Pamekasan—Jamiatul Baladiah sangat beruntung. Bermula dari kegandrungannya mengikuti setiap agenda budaya Sivitas Kothèka, kini Diah—begitu ia akrab disapa—resmi menjadi anggota komunitas itu. Dalam Koloman Budaya ke-100 yang digelar 1 Juli 2025 lalu di Kafe Balada, ia didapuk menjadi ketua pelaksana.

Kegiatan kali ini menghadirkan Fikril Akbar sebagai pembicara. Ia merupakan seorang multiprofesi: takmir Lembâna, aktivis budaya, seniman interdisipliner, dan petani. Tema Koloman Budaya kali ini yaitu “Warung Madura sebagai Dramaturgi”. Topik tersebut merupakan turunan dari konsep Pertunjukan 24 Jam yang bakal ditampilkan Lembâna Artgroecosystem—komunitas seni dia—pada 30 Juli nanti di Yogyakarta. “Pertunjukan 24 Jam di Yogya merupakan elevasi dari Babad Lembâna juga praktik-praktik kemaduraan,” kata dia.

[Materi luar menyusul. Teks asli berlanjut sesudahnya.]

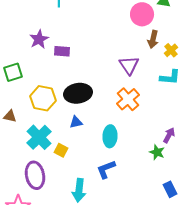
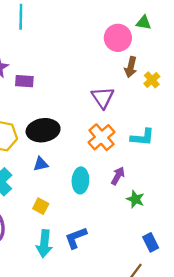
cyan L-shape: (170, 77) -> (142, 137), moved
purple arrow: (169, 135) -> (118, 176), moved
yellow square: (61, 150) -> (41, 206), moved
blue L-shape: (106, 169) -> (76, 238), moved

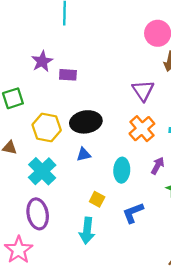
yellow square: (41, 206) -> (97, 199), moved
blue L-shape: (76, 238) -> (133, 213), moved

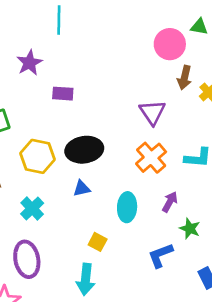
purple star: (42, 61) -> (29, 63), moved
cyan cross: (42, 171) -> (32, 208), size x0.7
blue L-shape: (133, 213) -> (160, 255), moved

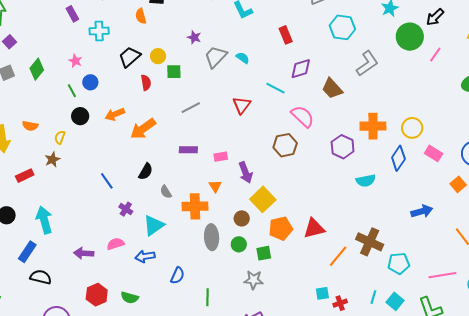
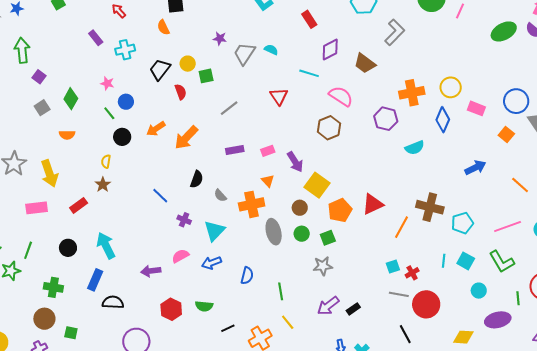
orange semicircle: (30, 126) -> (67, 135), moved

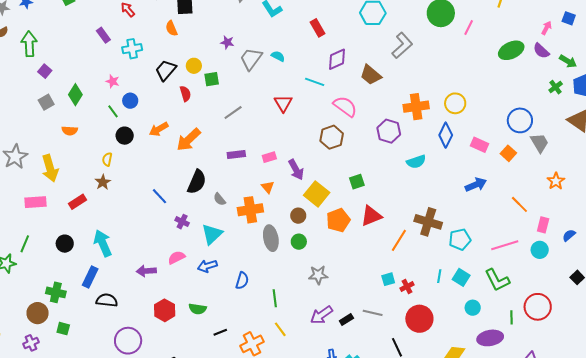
pink rectangle: (476, 108) -> (480, 145), moved
black semicircle: (197, 179) -> (197, 182), size x1.4
green square: (328, 238) -> (357, 182), moved
green cross: (53, 287) -> (56, 292), moved
gray line: (399, 294) -> (373, 313), moved

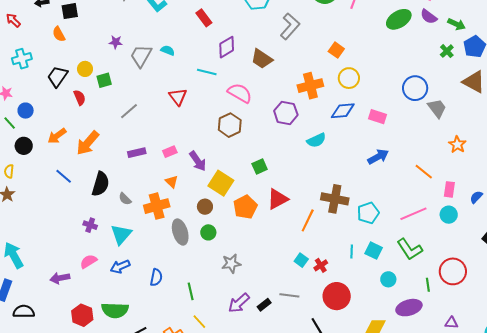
blue diamond: (446, 135) -> (343, 111), turned 65
orange square: (508, 153) -> (336, 50), moved
blue line: (160, 196) -> (64, 176), moved
cyan square: (388, 279) -> (301, 260), turned -32
green semicircle: (198, 309) -> (115, 310), size x1.5

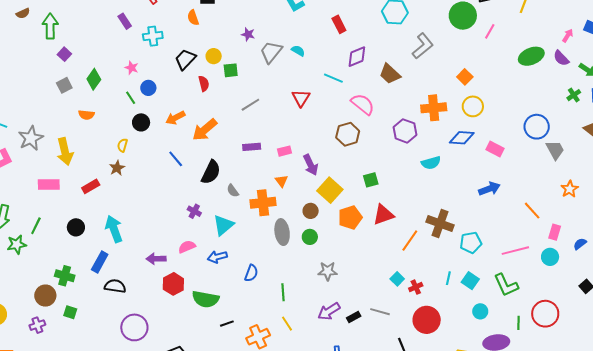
red hexagon: (82, 315) -> (173, 284), moved

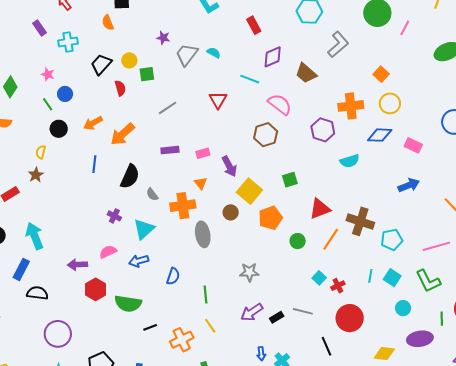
blue line: (176, 159) -> (94, 164), turned 48
red triangle: (383, 215) -> (320, 209), moved
green circle: (310, 237) -> (298, 241), moved

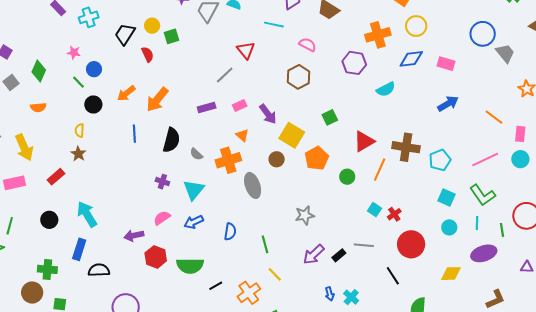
pink semicircle: (280, 104) -> (308, 45), size x0.7
gray line: (168, 108) -> (225, 75), moved
cyan line: (370, 276) -> (477, 223), moved
cyan circle: (403, 308) -> (449, 227), moved

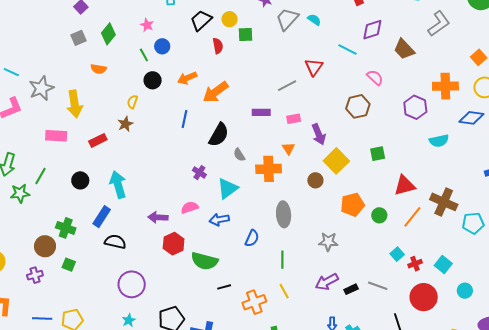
orange pentagon: (317, 158) -> (352, 205), moved
gray ellipse: (253, 185) -> (284, 214), moved
cyan square: (447, 198) -> (443, 264), moved

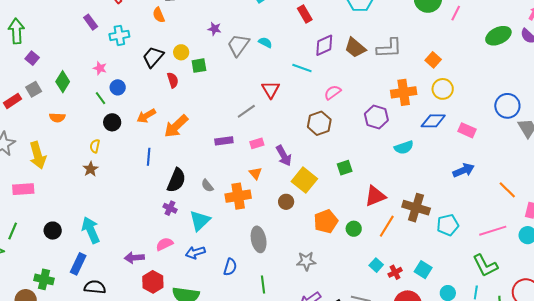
gray L-shape: (439, 24) -> (389, 48), moved, turned 40
brown trapezoid: (404, 49) -> (355, 48), moved
pink semicircle: (375, 77) -> (333, 92), turned -72
black semicircle: (219, 135) -> (176, 180), moved
red rectangle: (98, 140) -> (12, 101), moved

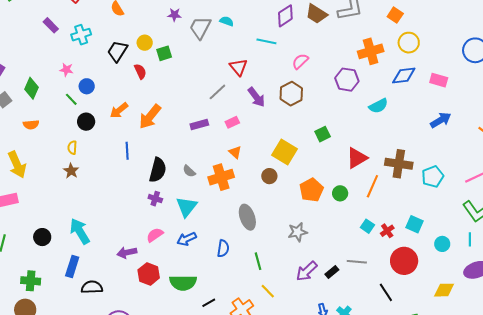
purple arrow: (284, 156) -> (256, 97), moved
green cross: (44, 279) -> (31, 281), moved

Lebih dari separuh pembahasan soal materi turut memaparkan bagaimana konsep dan manajemen Babad Lembâna. Rasanya seperti sedang mengikuti studi banding tanpa mesti berkunjung ke tempat yang jauh. Dari pemaparan Fikril, tampak sebuah strategi yang unik dari komunitasnya yang menawarkan kemaduraan sebagai taktik dan metode: ketat tapi luntur, sporadis tapi tersusun, serampangan tapi terukur.